I flattened the ball with my palm, and then if you notice in the picture below I dunked it in the little container of flour.  






In case you were wondering, this is not an unnecessary step.  If you skip this step, like I have done in the past, you will end up with a sticky mess and not be able to lift your chapati off the counter. Like so:




A good way to avoid this is to flour the surface you're rolling the chapati on, as well as the dunking in flour method I mentioned.  Now, take your rolling pin and starting from the center of the dough, roll out.  When you're just starting, don't rush it.  Take your time and make a chapati.  After every roll, to keep your round shape, turn your dough a quarter turn.  Roll, turn, Roll turn.  This avoids the sticking to the counter and helps maintain a round chapati.  

This is where my chapati making for the day came to an end.  

You see that picture above?  Well, I purposefully made my chapati stick to the counter this time to illustrate why dunking it in flour was important (I have a feeling you don't believe I did it on purpose). But of course this was the moment my mom walked in the door and saw the mess on the counter and jumped to the conclusion that I did not know what I was doing.   But really, what explanation could I give her?  "No really mom, I did this on purpose for my blogging community." I can hear her response already "Blogging?  What is this blogging business?"  It just seemed easier for her to take over.  Since I wanted to take photos of the process anyway, it would be easier if she was making it.  Which didn't help my case any.  "Oh you want to take photos so you can remember what I'm doing next time so you won't mess up again?" Ugh. 
She pulled out a little stand that she makes her chapatis on, so she doesn't get flour and dough all over the kitchen counter.  I immediately explained to her that I hate using the stand because it always slides when I'm rolling the chapati.  To which she took out a kitchen towel and placed it underneath the stand.  Smart lady.  Though I'm standing in her kitchen at the old age of 33, she still has a way of making me feel 13.

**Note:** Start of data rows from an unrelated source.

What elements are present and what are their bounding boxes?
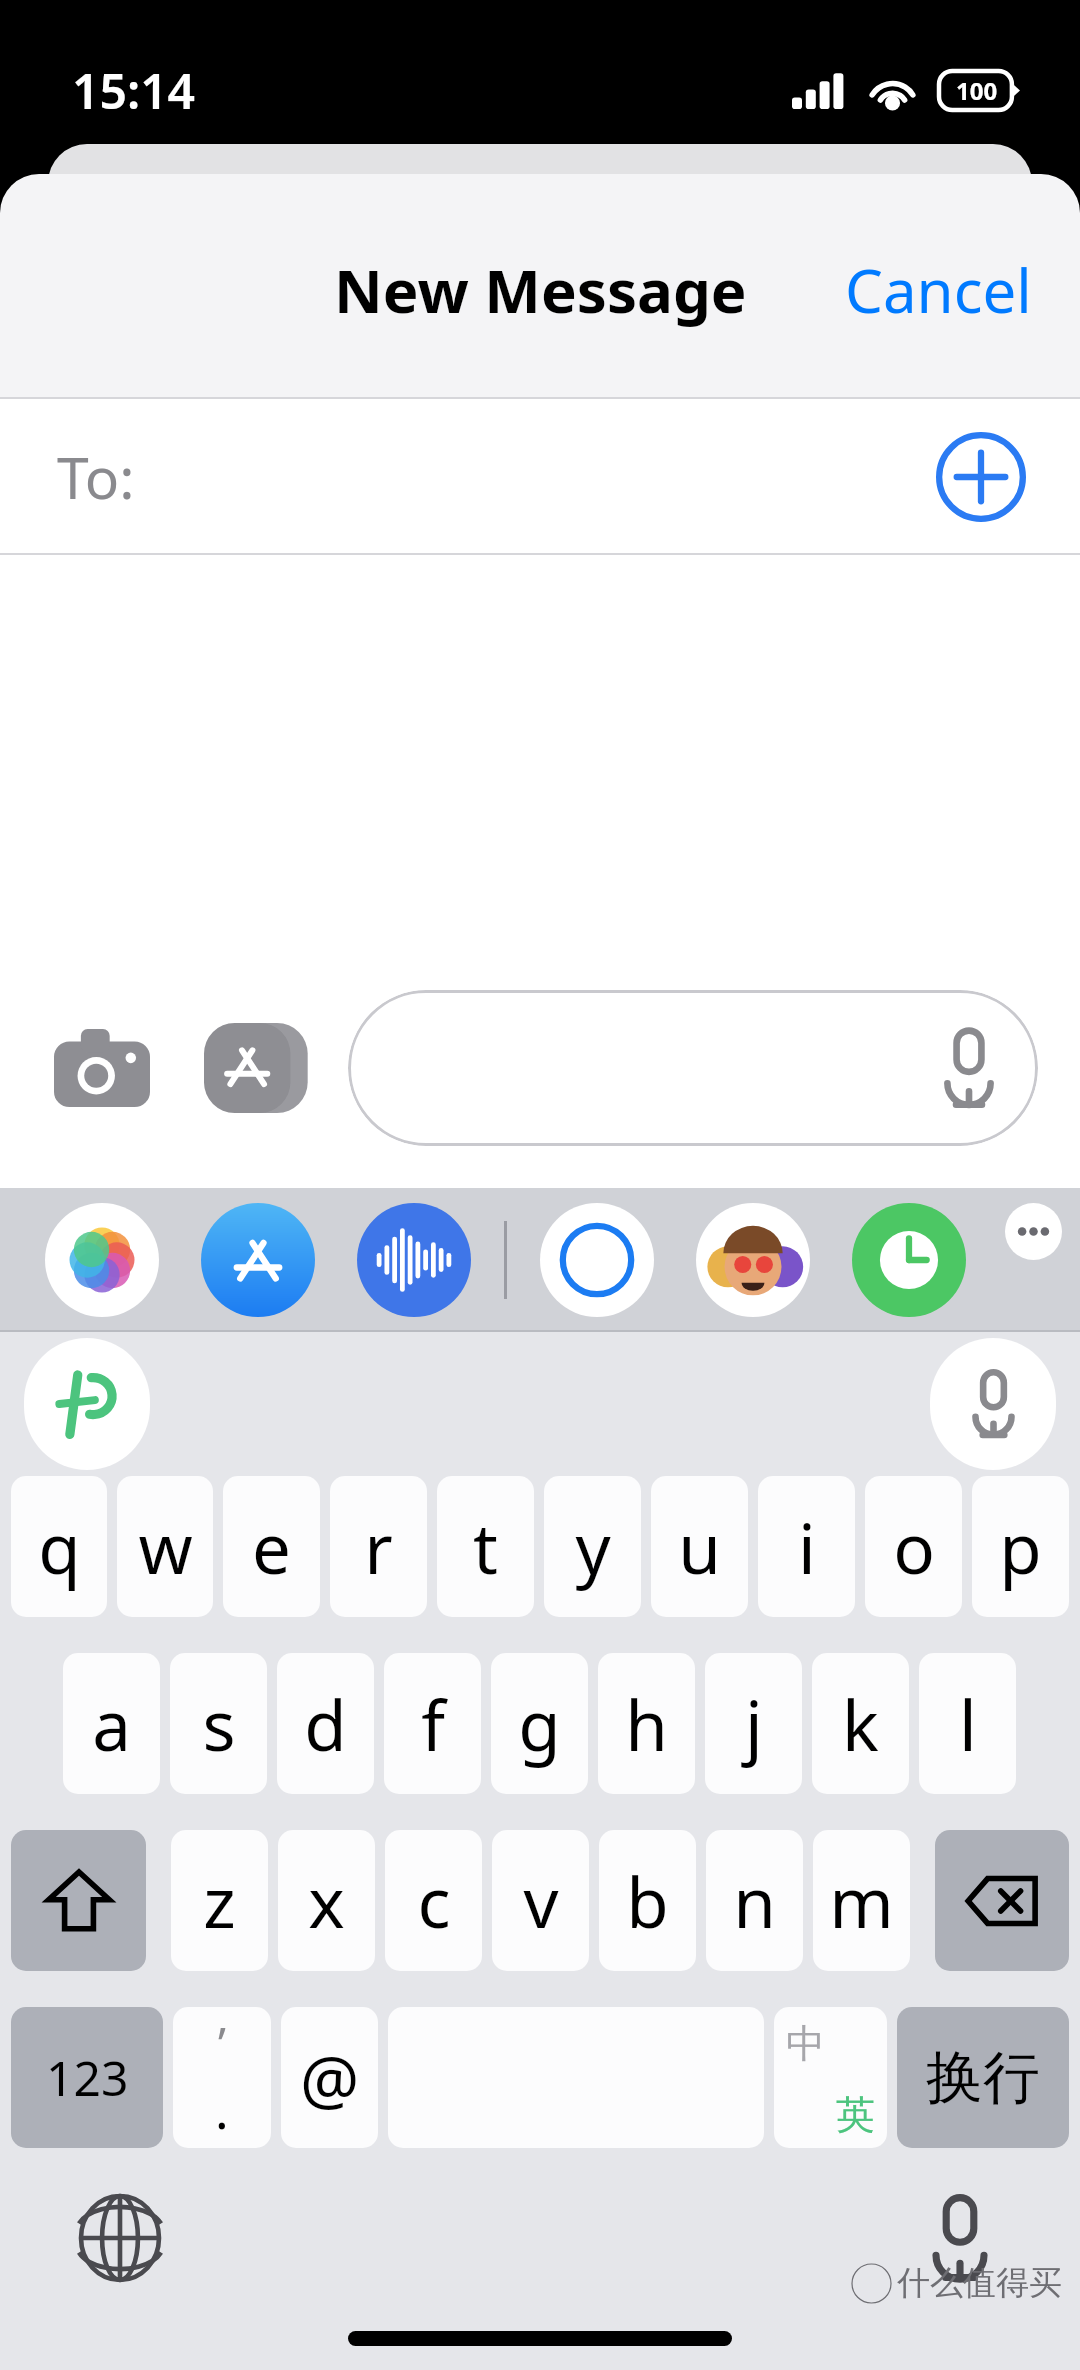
staticText: h [625, 1677, 668, 1771]
button[interactable]: Switch language [774, 2007, 887, 2148]
button[interactable]: y [544, 1476, 641, 1617]
button[interactable]: e [223, 1476, 320, 1617]
button[interactable]: More [1005, 1200, 1062, 1320]
button[interactable] [348, 990, 1038, 1146]
button[interactable]: d [277, 1653, 374, 1794]
button[interactable]: Cancel [797, 225, 1080, 355]
button[interactable]: x [278, 1830, 375, 1971]
button[interactable]: v [492, 1830, 589, 1971]
button[interactable]: Backspace [935, 1830, 1069, 1971]
button[interactable]: o [865, 1476, 962, 1617]
staticText: r [364, 1500, 393, 1594]
staticText: a [92, 1677, 131, 1771]
button[interactable]: f [384, 1653, 481, 1794]
button[interactable]: Camera [30, 996, 174, 1140]
button[interactable]: Change keyboard [54, 2172, 186, 2304]
staticText: @ [300, 2033, 360, 2123]
button[interactable]: m [813, 1830, 910, 1971]
staticText: q [38, 1500, 81, 1594]
staticText: s [202, 1677, 236, 1771]
staticText: 中 [786, 2019, 825, 2068]
staticText: e [252, 1500, 291, 1594]
button[interactable]: s [170, 1653, 267, 1794]
button[interactable]: Shift [11, 1830, 146, 1971]
button[interactable]: g [491, 1653, 588, 1794]
staticText: p [999, 1500, 1042, 1594]
staticText: 什么值得买 [897, 2262, 1062, 2304]
button[interactable]: i [758, 1476, 855, 1617]
staticText: i [798, 1500, 816, 1594]
button[interactable]: ’ [173, 2007, 271, 2148]
button[interactable]: t [437, 1476, 534, 1617]
button[interactable]: Photos [42, 1200, 162, 1320]
staticText: x [308, 1854, 345, 1948]
button[interactable]: h [598, 1653, 695, 1794]
staticText: u [678, 1500, 721, 1594]
button[interactable]: Audio [354, 1200, 474, 1320]
staticText: c [417, 1854, 451, 1948]
button[interactable]: q [11, 1476, 107, 1617]
button[interactable]: u [651, 1476, 748, 1617]
staticText: f [421, 1677, 445, 1771]
button[interactable]: a [63, 1653, 160, 1794]
staticText: d [304, 1677, 347, 1771]
button[interactable]: Memoji [693, 1200, 813, 1320]
button[interactable]: w [117, 1476, 213, 1617]
staticText: 换行 [926, 2042, 1040, 2114]
button[interactable]: Activity [849, 1200, 969, 1320]
staticText: 100 [956, 74, 998, 107]
button[interactable]: 123 [11, 2007, 163, 2148]
button[interactable]: Dictation [894, 2172, 1026, 2304]
staticText: w [138, 1500, 193, 1594]
button[interactable]: App Store [198, 1200, 318, 1320]
button[interactable]: Dictate [930, 1338, 1056, 1470]
button[interactable]: n [706, 1830, 803, 1971]
button[interactable]: c [385, 1830, 482, 1971]
button[interactable]: iFLY [537, 1200, 657, 1320]
button[interactable]: p [972, 1476, 1069, 1617]
staticText: 英 [836, 2090, 875, 2139]
staticText: . [215, 2074, 229, 2143]
button[interactable]: Paste [24, 1338, 150, 1470]
staticText: To: [57, 438, 135, 516]
button[interactable]: b [599, 1830, 696, 1971]
staticText: g [518, 1677, 561, 1771]
button[interactable]: l [919, 1653, 1016, 1794]
button[interactable]: 换行 [897, 2007, 1069, 2148]
button[interactable]: r [330, 1476, 427, 1617]
staticText: k [842, 1677, 879, 1771]
staticText: n [733, 1854, 776, 1948]
staticText: 123 [46, 2045, 129, 2110]
button[interactable]: To: [0, 399, 1080, 555]
staticText: 15:14 [72, 58, 196, 123]
staticText: b [626, 1854, 669, 1948]
button[interactable]: Apps [186, 996, 330, 1140]
button[interactable]: k [812, 1653, 909, 1794]
staticText: y [575, 1500, 611, 1594]
button[interactable]: j [705, 1653, 802, 1794]
staticText: ’ [218, 2013, 226, 2074]
staticText: o [893, 1500, 935, 1594]
staticText: Cancel [845, 249, 1032, 331]
button[interactable]: @ [281, 2007, 378, 2148]
button[interactable]: Add contact [930, 426, 1032, 528]
staticText: t [473, 1500, 498, 1594]
button[interactable]: z [171, 1830, 268, 1971]
staticText: j [745, 1677, 763, 1771]
staticText: v [523, 1854, 559, 1948]
staticText: l [959, 1677, 977, 1771]
staticText: m [829, 1854, 894, 1948]
staticText: z [203, 1854, 236, 1948]
staticText: New Message [334, 249, 747, 331]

Note the quarter turn my mom is doing with the chapati as she is rolling them out:



The chapati was thin enough to cook the dough all the way, yet thick enough to pick up without getting holes in the dough.  

Warm up the frying pan on the stove and place the chapati on it.  






Once it starts to bubble a little, flip it over.  
And the other side should start to bubble a little.  





When this happens, remove the frying pan completely, and put the chapati on the burner.   











It'll start to fluff up.











That's a beautiful looking chapati.  Note: your first attempt WILL NOT look this round, or get this fluffy.  Make it often and it will get there.   





You can still see the steam coming up from this one. This is the point where my mom or grandma would spread some jelly on it and hand it to me to snack on.  Indians also put ghee on the chapati at this time, or butter, but that's just added calories.  Try it once though,   it's pretty tasty.  But then don't do it again, because as we know, if it's tasty, it's not that good for you.  








...and then repeat....













For the record, this is one that I rolled out.  No, it isn't as perfect as my mothers, however, it'll do. 







There you have it.  Chapatis are a healthier alternative to rice and allow the flavor of the curry to come through much more than rice does.  Try it.